- WHAT YOU ARE ASKED TO DO
For the records below, tally the lines that include the word "prenočišča" and give only the tally.

-------- PROVIDED RECORDS

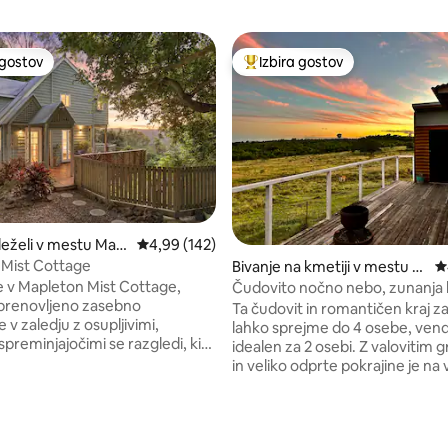
 gostov
Izbira gostov
priljubljena prenočišča z značko »Izbira gostov«
Najbolj priljubljena prenočišča 
deželi v mestu Mapl
Povprečna ocena: 4,99 od 5, št. mnenj: 142
4,99 (142)
 Mist Cottage
Bivanje na kmetiji v mestu B
P
ooie
 v Mapleton Mist Cottage,
Čudovito nočno nebo, zunanja 
prenovljeno zasebno
razgledi in ognjišče
Ta čudovit in romantičen kraj z
e v zaledju z osupljivimi,
lahko sprejme do 4 osebe, vend
preminjajočimi se razgledi, ki
idealen za 2 osebi. Z valovitim 
h dneh raztezajo proti oceanu.
in veliko odprte pokrajine je na 
ivo prenočišče z dvema
veliko prostora za raziskovanje.
 je kot nalašč za pare, prijatelje
v kravah, ki se sprehajajo po paš
lansko družino. Ima kamin, kavni
neverjetnih zvezdah ponoči na te
spresso, razkošne postelje, o
zunanji kopeli ob ognju in kozarc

----------------

- RESULT OF THE TASK
2